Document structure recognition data

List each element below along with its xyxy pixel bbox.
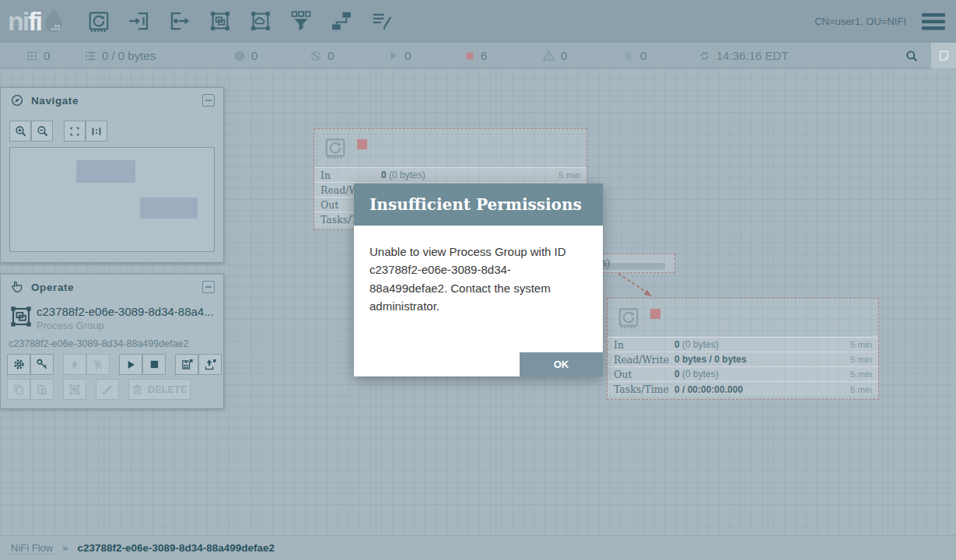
copy-icon [12, 383, 25, 396]
stopped-indicator [650, 309, 660, 319]
upload-template-button[interactable] [198, 354, 222, 375]
threads-icon [26, 50, 38, 62]
process-group-icon [9, 304, 33, 329]
hand-icon [10, 280, 24, 294]
running-icon [387, 50, 399, 61]
dialog-title: Insufficient Permissions [369, 195, 582, 214]
template-icon[interactable] [330, 9, 353, 33]
dialog-message: Unable to view Process Group with ID c23… [354, 226, 603, 315]
flow-status-bar: 0 0 / 0 bytes 0 0 0 6 0 0 14:36:16 EDT [0, 43, 956, 68]
upload-template-icon [204, 358, 217, 371]
gear-icon [12, 358, 26, 371]
trash-icon [131, 383, 143, 395]
navigate-palette: Navigate [0, 87, 224, 263]
operate-collapse-button[interactable] [202, 281, 215, 293]
stat-row-tasks: Tasks/Time 0 / 00:00:00.000 5 min [608, 382, 878, 397]
global-menu-icon[interactable] [922, 13, 945, 30]
operate-buttons-row-2: DELETE [7, 379, 191, 400]
stat-row-readwrite: Read/Write 0 bytes / 0 bytes 5 min [608, 352, 878, 367]
operate-header: Operate [1, 275, 223, 299]
processor-icon[interactable] [87, 9, 110, 33]
ok-button[interactable]: OK [520, 352, 603, 376]
zoom-actual-button[interactable] [86, 121, 107, 142]
processor-header [608, 299, 878, 337]
funnel-icon[interactable] [289, 9, 313, 33]
active-threads-stat: 0 [26, 43, 50, 68]
disabled-icon [622, 50, 635, 62]
zoom-in-button[interactable] [9, 121, 31, 142]
stat-row-in: In 0 (0 bytes) 5 min [608, 338, 878, 352]
change-color-button[interactable] [96, 379, 119, 400]
stat-row-in: In 0 (0 bytes) 5 min [314, 168, 587, 183]
breadcrumb-root-link[interactable]: NiFi Flow [11, 542, 53, 555]
transmitting-icon [233, 50, 246, 62]
input-port-icon[interactable] [128, 9, 151, 33]
access-policies-button[interactable] [30, 354, 54, 375]
unauthorized-processor-2[interactable]: In 0 (0 bytes) 5 min Read/Write 0 bytes … [607, 298, 879, 400]
save-template-icon [180, 358, 194, 371]
copy-button[interactable] [7, 379, 30, 400]
component-toolbar [87, 9, 394, 33]
refresh-icon[interactable] [699, 50, 711, 62]
remote-process-group-icon[interactable] [249, 9, 272, 33]
operate-palette: Operate c23788f2-e06e-3089-8d34-88a4... … [0, 274, 224, 409]
insufficient-permissions-dialog: Insufficient Permissions Unable to view … [354, 184, 603, 376]
refresh-stat: 14:36:16 EDT [699, 43, 789, 68]
disable-button[interactable] [86, 354, 110, 375]
stopped-indicator [357, 139, 367, 149]
configure-button[interactable] [7, 354, 30, 375]
invalid-icon [542, 49, 555, 62]
delete-button[interactable]: DELETE [128, 379, 191, 400]
brush-icon [101, 383, 114, 396]
invalid-stat: 0 [542, 43, 567, 68]
one-to-one-icon [90, 125, 103, 138]
minimap-component-2 [140, 198, 198, 219]
selected-component-name: c23788f2-e06e-3089-8d34-88a4... [37, 305, 217, 318]
zoom-in-icon [14, 124, 27, 138]
bolt-slash-icon [92, 359, 104, 371]
label-icon[interactable] [370, 9, 394, 33]
paste-button[interactable] [30, 379, 54, 400]
stop-icon [149, 359, 160, 370]
birdseye-minimap[interactable] [9, 147, 215, 252]
breadcrumb-separator: » [62, 542, 68, 554]
navigate-controls [9, 121, 107, 142]
bulletin-panel-toggle[interactable] [931, 43, 956, 68]
group-icon [68, 383, 81, 396]
bolt-icon [68, 359, 81, 371]
nifi-drop-icon [43, 8, 65, 34]
start-button[interactable] [119, 354, 142, 375]
not-transmitting-stat: 0 [310, 43, 334, 68]
enable-button[interactable] [63, 354, 86, 375]
fit-icon [68, 125, 81, 138]
play-icon [124, 359, 137, 371]
selected-component-id: c23788f2-e06e-3089-8d34-88a499defae2 [9, 338, 188, 349]
group-button[interactable] [63, 379, 86, 400]
stat-row-out: Out 0 (0 bytes) 5 min [608, 367, 878, 382]
nifi-logo: nifi [8, 5, 65, 37]
search-icon [905, 49, 919, 63]
selected-component-type: Process Group [37, 320, 104, 331]
last-refresh-time: 14:36:16 EDT [716, 49, 789, 62]
operate-buttons-row-1 [7, 354, 222, 375]
zoom-out-icon [36, 124, 49, 138]
processor-ghost-icon [617, 306, 640, 329]
transmitting-stat: 0 [233, 43, 257, 68]
navigate-collapse-button[interactable] [202, 94, 215, 107]
breadcrumb-current[interactable]: c23788f2-e06e-3089-8d34-88a499defae2 [77, 542, 275, 554]
compass-icon [10, 93, 24, 107]
current-user: CN=user1, OU=NIFI [814, 16, 906, 27]
zoom-fit-button[interactable] [64, 121, 86, 142]
disabled-stat: 0 [622, 43, 646, 68]
zoom-out-button[interactable] [31, 121, 53, 142]
stopped-icon [464, 51, 475, 61]
app-header: nifi CN=user1, OU=NIFI [0, 0, 956, 43]
breadcrumb: NiFi Flow » c23788f2-e06e-3089-8d34-88a4… [0, 535, 956, 560]
output-port-icon[interactable] [168, 9, 191, 33]
page-icon [937, 49, 951, 62]
create-template-button[interactable] [175, 354, 198, 375]
search-button[interactable] [898, 43, 925, 68]
process-group-icon[interactable] [208, 9, 232, 33]
key-icon [36, 358, 49, 371]
stop-button[interactable] [142, 354, 166, 375]
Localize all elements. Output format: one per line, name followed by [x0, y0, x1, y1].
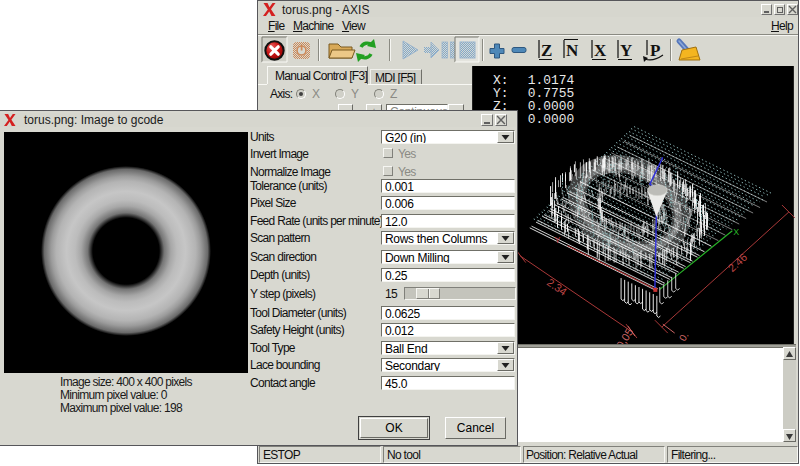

Required work
All of the data above must be printed exactly, minus its pictures.

Task result
List each element below along with its xyxy pixel bbox.
copy-icon [12, 383, 25, 396]
stopped-indicator [650, 309, 660, 319]
upload-template-button[interactable] [198, 354, 222, 375]
threads-icon [26, 50, 38, 62]
process-group-icon [9, 304, 33, 329]
hand-icon [10, 280, 24, 294]
running-icon [387, 50, 399, 61]
dialog-title: Insufficient Permissions [369, 195, 582, 214]
template-icon[interactable] [330, 9, 353, 33]
dialog-message: Unable to view Process Group with ID c23… [354, 226, 603, 315]
flow-status-bar: 0 0 / 0 bytes 0 0 0 6 0 0 14:36:16 EDT [0, 43, 956, 68]
upload-template-icon [204, 358, 217, 371]
gear-icon [12, 358, 26, 371]
trash-icon [131, 383, 143, 395]
navigate-palette: Navigate [0, 87, 224, 263]
operate-collapse-button[interactable] [202, 281, 215, 293]
stat-row-tasks: Tasks/Time 0 / 00:00:00.000 5 min [608, 382, 878, 397]
global-menu-icon[interactable] [922, 13, 945, 30]
operate-buttons-row-2: DELETE [7, 379, 191, 400]
stat-row-readwrite: Read/Write 0 bytes / 0 bytes 5 min [608, 352, 878, 367]
operate-header: Operate [1, 275, 223, 299]
processor-icon[interactable] [87, 9, 110, 33]
ok-button[interactable]: OK [520, 352, 603, 376]
zoom-actual-button[interactable] [86, 121, 107, 142]
processor-header [608, 299, 878, 337]
funnel-icon[interactable] [289, 9, 313, 33]
active-threads-stat: 0 [26, 43, 50, 68]
disabled-icon [622, 50, 635, 62]
zoom-in-button[interactable] [9, 121, 31, 142]
stat-row-in: In 0 (0 bytes) 5 min [608, 338, 878, 352]
change-color-button[interactable] [96, 379, 119, 400]
stat-row-in: In 0 (0 bytes) 5 min [314, 168, 587, 183]
breadcrumb-root-link[interactable]: NiFi Flow [11, 542, 53, 555]
transmitting-icon [233, 50, 246, 62]
input-port-icon[interactable] [128, 9, 151, 33]
access-policies-button[interactable] [30, 354, 54, 375]
unauthorized-processor-2[interactable]: In 0 (0 bytes) 5 min Read/Write 0 bytes … [607, 298, 879, 400]
save-template-icon [180, 358, 194, 371]
copy-button[interactable] [7, 379, 30, 400]
component-toolbar [87, 9, 394, 33]
refresh-icon[interactable] [699, 50, 711, 62]
remote-process-group-icon[interactable] [249, 9, 272, 33]
operate-palette: Operate c23788f2-e06e-3089-8d34-88a4... … [0, 274, 224, 409]
insufficient-permissions-dialog: Insufficient Permissions Unable to view … [354, 184, 603, 376]
refresh-stat: 14:36:16 EDT [699, 43, 789, 68]
disable-button[interactable] [86, 354, 110, 375]
stopped-indicator [357, 139, 367, 149]
configure-button[interactable] [7, 354, 30, 375]
invalid-icon [542, 49, 555, 62]
delete-button[interactable]: DELETE [128, 379, 191, 400]
brush-icon [101, 383, 114, 396]
invalid-stat: 0 [542, 43, 567, 68]
one-to-one-icon [90, 125, 103, 138]
minimap-component-2 [140, 198, 198, 219]
selected-component-name: c23788f2-e06e-3089-8d34-88a4... [37, 305, 217, 318]
zoom-in-icon [14, 124, 27, 138]
bolt-slash-icon [92, 359, 104, 371]
label-icon[interactable] [370, 9, 394, 33]
paste-button[interactable] [30, 379, 54, 400]
stop-icon [149, 359, 160, 370]
birdseye-minimap[interactable] [9, 147, 215, 252]
breadcrumb-separator: » [62, 542, 68, 554]
navigate-controls [9, 121, 107, 142]
bulletin-panel-toggle[interactable] [931, 43, 956, 68]
group-icon [68, 383, 81, 396]
bolt-icon [68, 359, 81, 371]
nifi-drop-icon [43, 8, 65, 34]
start-button[interactable] [119, 354, 142, 375]
not-transmitting-stat: 0 [310, 43, 334, 68]
enable-button[interactable] [63, 354, 86, 375]
fit-icon [68, 125, 81, 138]
play-icon [124, 359, 137, 371]
selected-component-id: c23788f2-e06e-3089-8d34-88a499defae2 [9, 338, 188, 349]
group-button[interactable] [63, 379, 86, 400]
stat-row-out: Out 0 (0 bytes) 5 min [608, 367, 878, 382]
nifi-logo: nifi [8, 5, 65, 37]
search-icon [905, 49, 919, 63]
selected-component-type: Process Group [37, 320, 104, 331]
last-refresh-time: 14:36:16 EDT [716, 49, 789, 62]
operate-buttons-row-1 [7, 354, 222, 375]
zoom-out-icon [36, 124, 49, 138]
processor-ghost-icon [617, 306, 640, 329]
transmitting-stat: 0 [233, 43, 257, 68]
navigate-collapse-button[interactable] [202, 94, 215, 107]
breadcrumb-current[interactable]: c23788f2-e06e-3089-8d34-88a499defae2 [77, 542, 275, 554]
compass-icon [10, 93, 24, 107]
current-user: CN=user1, OU=NIFI [814, 16, 906, 27]
zoom-fit-button[interactable] [64, 121, 86, 142]
disabled-stat: 0 [622, 43, 646, 68]
zoom-out-button[interactable] [31, 121, 53, 142]
stopped-icon [464, 51, 475, 61]
app-header: nifi CN=user1, OU=NIFI [0, 0, 956, 43]
breadcrumb: NiFi Flow » c23788f2-e06e-3089-8d34-88a4… [0, 535, 956, 560]
output-port-icon[interactable] [168, 9, 191, 33]
page-icon [937, 49, 951, 62]
create-template-button[interactable] [175, 354, 198, 375]
search-button[interactable] [898, 43, 925, 68]
process-group-icon[interactable] [208, 9, 232, 33]
key-icon [36, 358, 49, 371]
stop-button[interactable] [142, 354, 166, 375]
Localize all elements. Output format: one per line, name followed by [x0, y0, x1, y1].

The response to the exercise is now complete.